The Spanish general Jose Manuel Munoz, who will continue to manage the running of the base until the force's full departure, paid homage during a ceremony to Spanish troops killed while serving in Iraq.

He hailed the work of his troops and thanked local people as well as the coalition forces.

Spanish soldiers finished withdrawing from their other base in the Shiite Muslim holy city of Najaf on April 27.

The last Spanish combat troops left Iraq on April 28 and Defence Minister Jose Bono said this week that those in charge of shipping out military materiel might leave sooner than May 27, the scheduled date for officially handing over their bases to the US army.

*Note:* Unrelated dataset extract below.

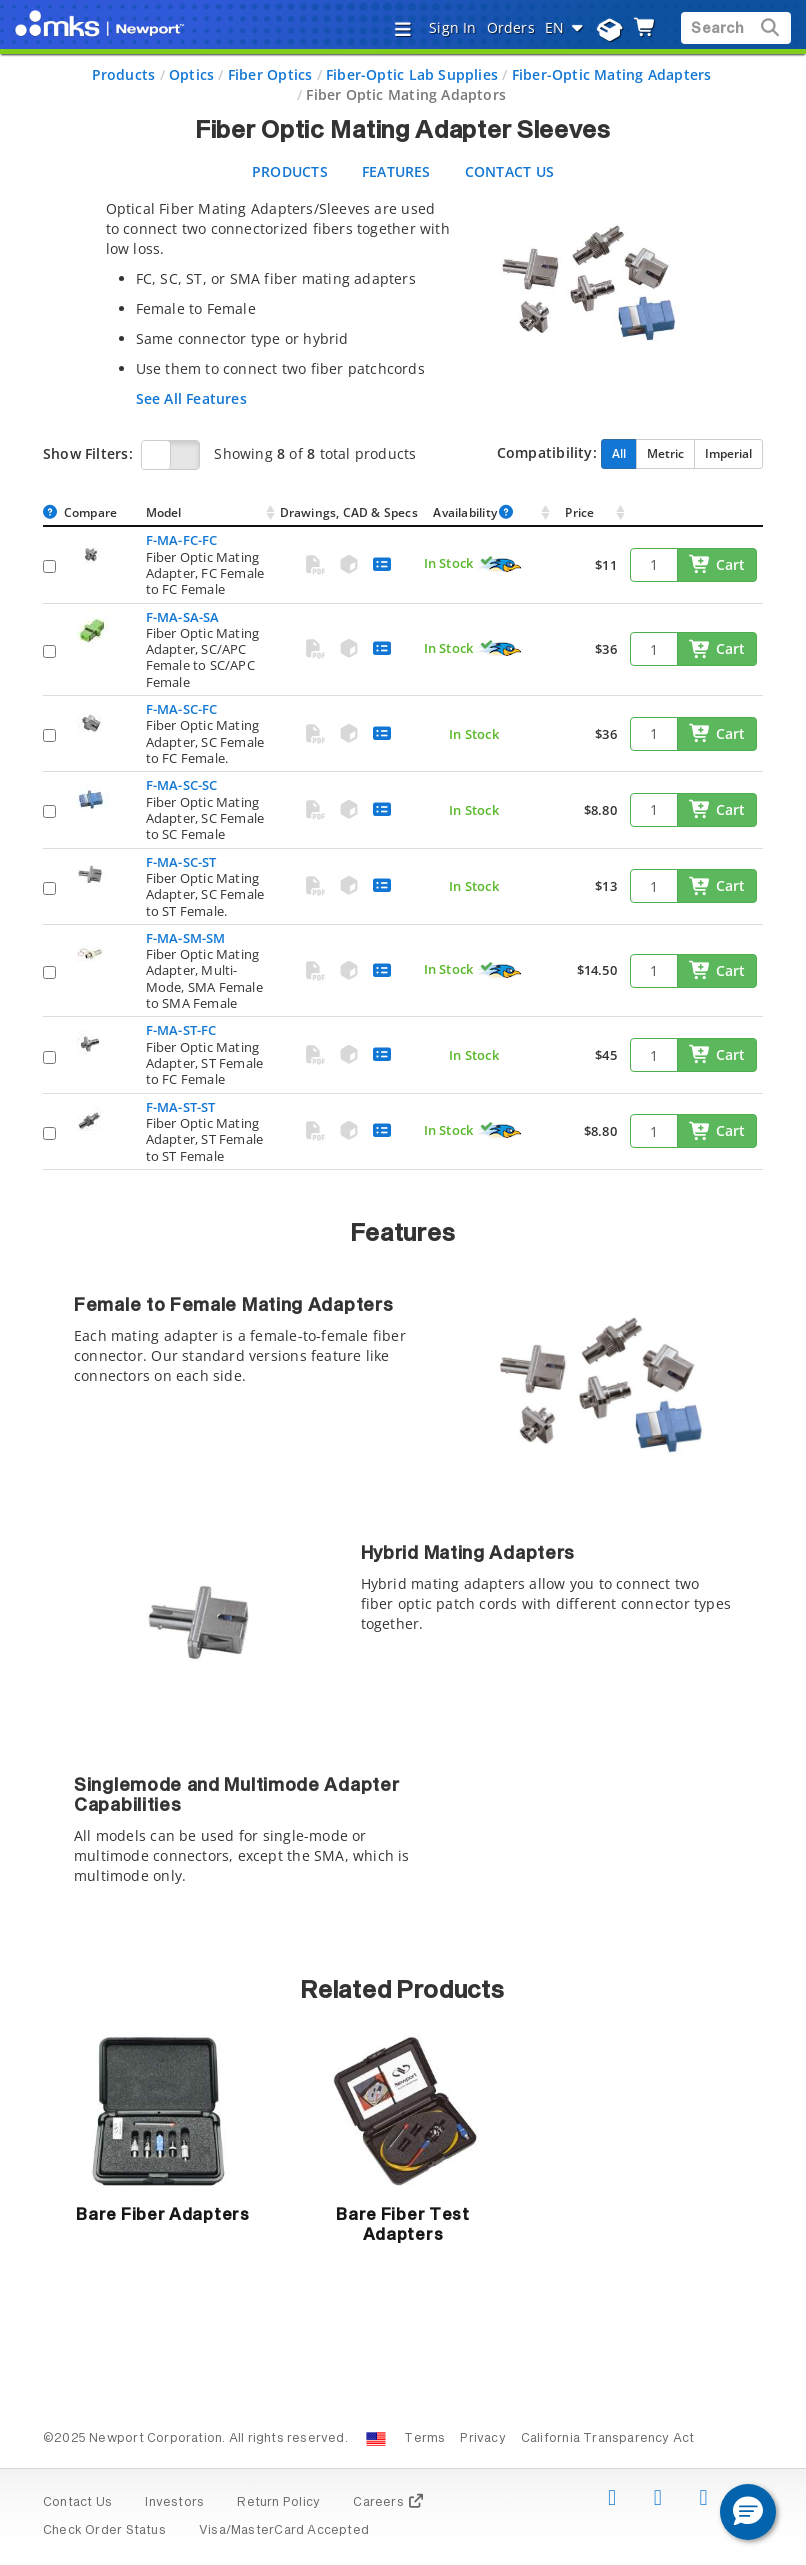  What do you see at coordinates (608, 2439) in the screenshot?
I see `California Transparency Act` at bounding box center [608, 2439].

The first announcement of the government of Socialist Prime Minister Jose Luis Rodriguez Zapatero after coming to power in April was that it would pull out the 1,430 Spanish soldiers serving in Iraq unless the United Nations took political and military control of the country by June 30.

That is the scheduled date for the US-led coalition to hand over power to an Iraqi administration.

Having concluded that such a UN role was not in the offing, Zapatero announced on April 18 that he had decided to pull out the Spanish contingent.

Spain sent the contingent under Zapatero's conservative predecessor Jose Maria Aznar, who backed US policy on Iraq against the majority opinion of Spaniards.